3. Assess the appropriateness of bad debt provision:
(1) Obtain or prepare the calculation table of bad debt provision, and check whether the addition is correct and consistent with the total amount of bad debt provision in general ledger and subsidiary ledger. Check whether the provision for bad debts of accounts receivable in this period is consistent with the amount of detailed items corresponding to asset impairment losses.
(2) Check the approval procedures for the provision and write-off of bad debt reserves of accounts receivable, obtain supporting documents such as written reports, and evaluate the data, assumptions and methods on which the provision for bad debts is based.
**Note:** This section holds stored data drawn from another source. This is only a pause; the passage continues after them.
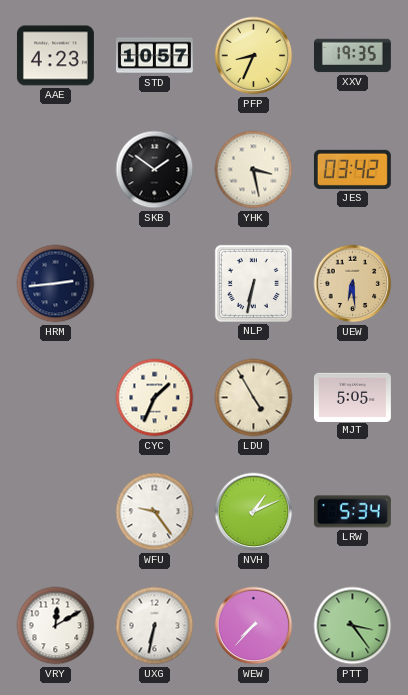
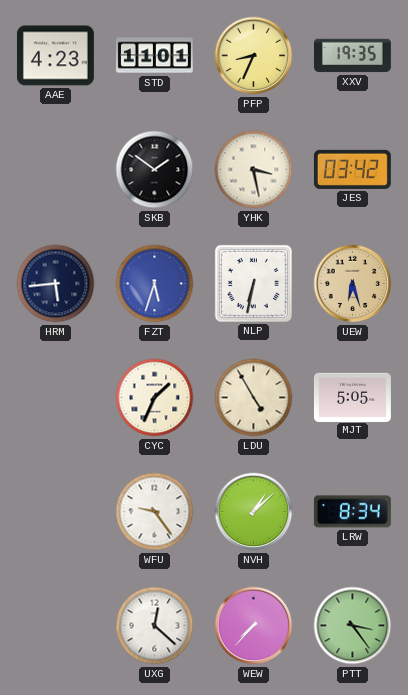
STD: 10:57 -> 11:01
HRM: 2:44 -> 5:44
FZT: none -> 5:33
UEW: 6:29 -> 6:27
NVH: 1:11 -> 1:08
LRW: 5:34 -> 8:34
VRY: 12:10 -> none
UXG: 6:32 -> 12:22
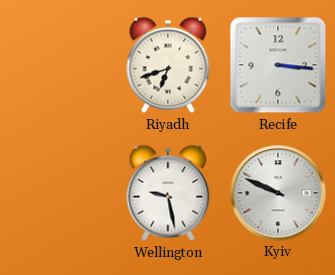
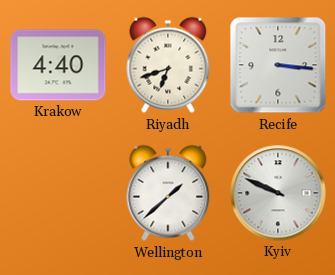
Krakow: none -> 4:40
Wellington: 9:28 -> 1:38
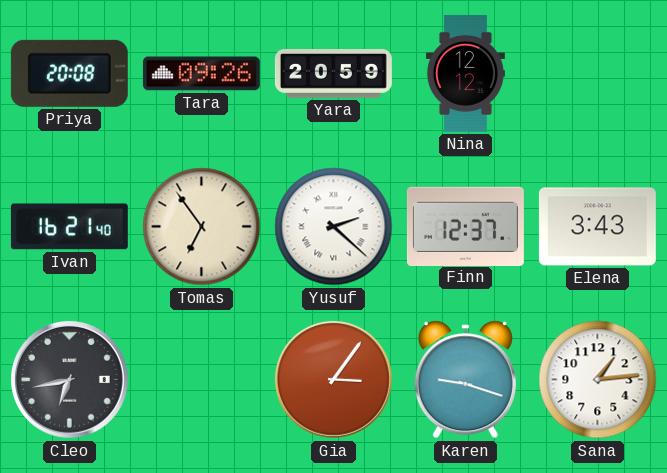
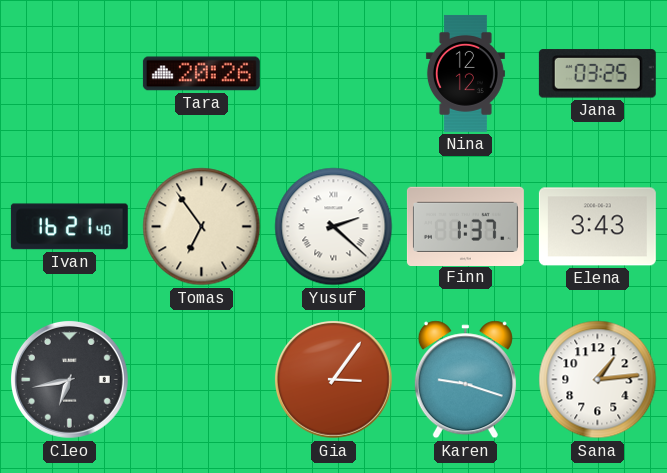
Priya: 20:08 -> none
Tara: 09:26 -> 20:26
Yara: 20:59 -> none
Jana: none -> 03:25
Finn: 12:37 -> 1:37
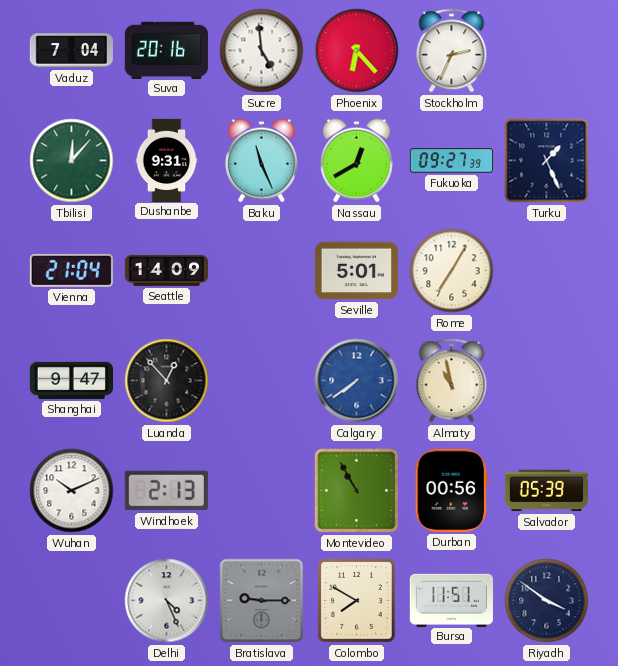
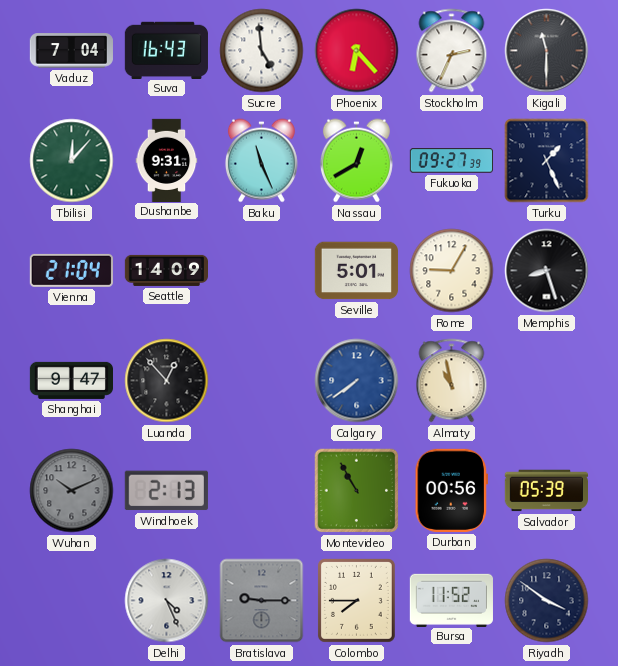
Suva: 20:16 -> 16:43
Kigali: none -> 11:30
Rome: 7:05 -> 9:05
Memphis: none -> 8:27
Wuhan dial: white -> grey
Colombo: 7:50 -> 7:45
Bursa: 11:51 -> 11:52
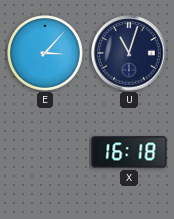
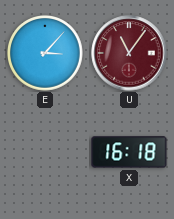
U: 11:03 -> 11:06
U dial: navy -> burgundy
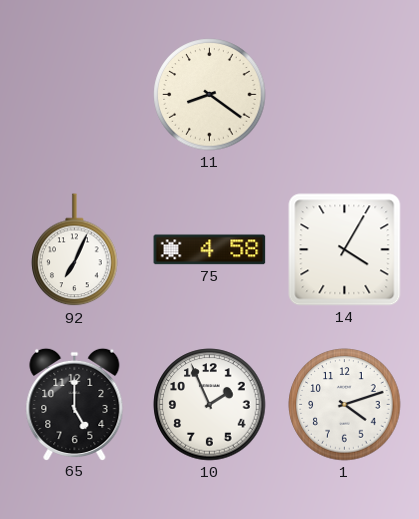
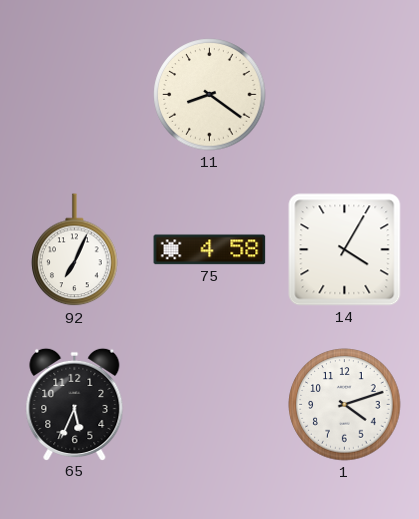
65: 5:00 -> 5:34
10: 1:56 -> none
Check whether the provision for bad debts of accounts receivable is accrued according to the established method and proportion approved by the shareholders' meeting or the board of directors, and whether its calculation and accounting treatment are correct.
(3) According to the aging analysis table, select the accounts with the amount greater than _ _ _ _ _ _, the accounts overdue for more than _ _ _ _ _ days and other accounts deemed necessary (such as accounts with collection problems and accounts with centralized collection problems), check and test the collection situation of the selected accounts after maturity, discuss the recoverability of the selected accounts with the credit department manager or other responsible personnel, and check the correspondence or other relevant materials.
(4) If the loss of bad debts actually occurs, check whether the basis for selling back is in compliance with relevant regulations and whether the accounting treatment is correct.
(5) If the bad debts that have been confirmed to be written off are recovered again, check whether the accounting treatment is correct.
(6) Evaluate the rationality of the provision for bad debts of accounts receivable by comparing the provision for bad debts in the previous period with the actual amount and the events after the inspection period.
4. Check whether there is bankruptcy or death of the debtor in the accounts receivable, the bankrupt property or inheritance can not be recovered after liquidation, or the debtor fails to perform the debt repayment obligations for a long time. If so, it shall be submitted to the audited entity for handling.
5. Indicate the amount receivable from related parties [including shareholders who hold more than 5% (including 5%)], implement audit procedures for related parties and their transactions, and indicate the amount to be offset when consolidated statements are made; Conduct special verification on the transactions of closely related enterprises and major customers;
(1) Understand the purpose, price and conditions of the transaction and make a comparative analysis;
(2) Check sales contracts, sales invoices, shipping documents and other relevant documents;
(3) Check payment settlement vouchers such as payment vouchers;
(4) Write to related parties, major customers with close relationships or other certified public accountants to confirm the authenticity and rationality of the transaction.
6. Check the bank deposit and debt confirmation letter, meeting minutes, loan agreement and other documents to determine whether the accounts receivable have been mortgaged or sold.
7. Check whether the accounts receivable are correctly presented in the financial statements in accordance with the provisions of the Accounting Standards for Business Enterprises.
4. What auditing procedures and methods should auditors adopt for bank loans?
For a faint credit card, the bank account should be a credit card. Whether the financial statements of the bank loan account are important and whether the risk of misstatement is low enough meets two conditions.